Venous Stenting Eased Post-Thrombotic Syndrome In Trial

At six months, investigators report that venous stenting was associated with less post-thrombotic severity than standard treatment alone in patients after deep vein thrombosis. The NIH-sponsored, multi-site C-TRACT trial randomly assigned patients with post-thrombotic syndrome to stent placement plus standard treatment or to standard treatment alone. Over the first six months of follow-up, researchers observed better symptom measures and a lower burden of severe disease in the stent group. The study compared two care strategies for persistent venous disability after clot treatment and tested whether reopening the blocked vein was associated with less post-thrombotic burden.

The study enrolled 225 patients across 29 U.S. sites after at least three months of treatment for deep vein thrombosis. Participants had iliac vein blockage involving a major pelvic vein, and the obstruction was associated with substantial disability. Enrollment therefore centered on patients with persistent limitations rather than mild residual symptoms. At study entry, 93% met clinical criteria for severe post-thrombotic syndrome, defining a cohort with pronounced symptoms before randomized treatment began.

The procedure used a stent, described as a mesh tube placed into the vein through tiny incisions during a two-to-three-hour operation.
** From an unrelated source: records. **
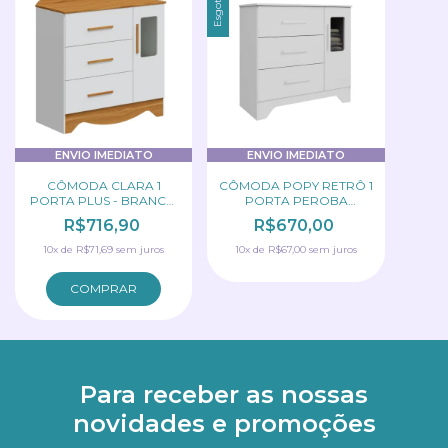
Esgotado
ENVIO IMEDIATO
ENVIO IMEDIATO
CÔMODA CLARA 1
CÔMODA POPY RETRÔ 1
PORTA PLUS - BRANCO
PORTA PEROBA
BRILHO/AMÊNDOA
BRANCO/BRANCO
R$716,90
R$670,00
PEROBA
10
x
de
R$71,69
sem juros
10
x
de
R$67,00
sem juros
Para receber as nossas
novidades e promoções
In the intervention arm, the device was added to the usual components of standard treatment. The comparison approach relied on compression and blood-thinning medications without stent placement. Investigators framed the strategies as supportive care with or without a mechanical intervention to reopen the vein.
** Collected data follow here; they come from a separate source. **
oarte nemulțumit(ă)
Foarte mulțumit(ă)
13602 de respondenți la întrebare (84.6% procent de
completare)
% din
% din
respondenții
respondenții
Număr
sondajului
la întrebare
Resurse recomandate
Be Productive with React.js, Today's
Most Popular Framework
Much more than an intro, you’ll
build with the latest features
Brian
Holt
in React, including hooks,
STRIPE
At six months, 40% of the stent group still had severe post-thrombotic syndrome, compared with 61% of the standard-care group. Researchers also reported better leg symptoms among patients who underwent stent placement than among those who received standard treatment alone. The pattern was consistent across clinician-assessed severity and patient-reported leg manifestations within the same follow-up window.
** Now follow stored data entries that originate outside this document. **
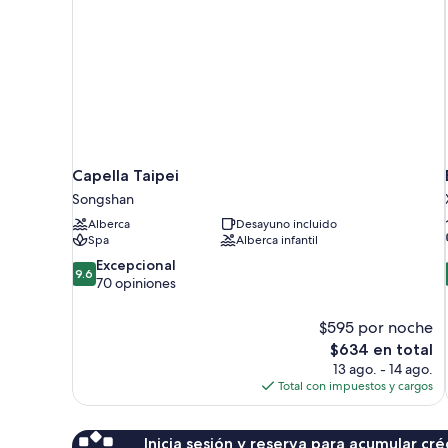
Capella Taipei
Songshan
Alberca
Desayuno incluido
Spa
Alberca infantil
9.6
Excepcional
9.6
de
70 opiniones
10,
Excepcional,
$595 por noche
70
El
$634 en total
opiniones
precio
13 ago. - 14 ago.
actual
Total con impuestos y cargos
es
de
$634
Inicia sesión y reserva para acumular c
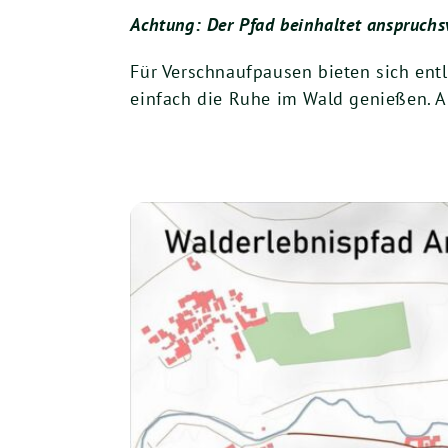
Achtung: Der Pfad beinhaltet anspruchsv
Für Verschnaufpausen bieten sich entl
einfach die Ruhe im Wald genießen. Au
The investigators also noted a patient-reported advantage on a 100-point quality-of-life scale, where the stent group scored 14 points higher than standard treatment alone. That difference reflected better overall functioning and well-being from the patient perspective at the same assessment. The quality-of-life result added a distinct patient-centered outcome alongside the reported differences in post-thrombotic burden.

Key Takeaways

• A multi-site randomized trial compared venous stenting plus standard treatment with standard treatment alone in patients with post-thrombotic syndrome after deep vein thrombosis.
• Enrolled patients had iliac vein blockage, substantial disability, and high baseline severity at study entry.
• At six months, lower severe post-thrombotic syndrome rates, better leg symptoms, and higher quality-of-life scores were reported in the stent group.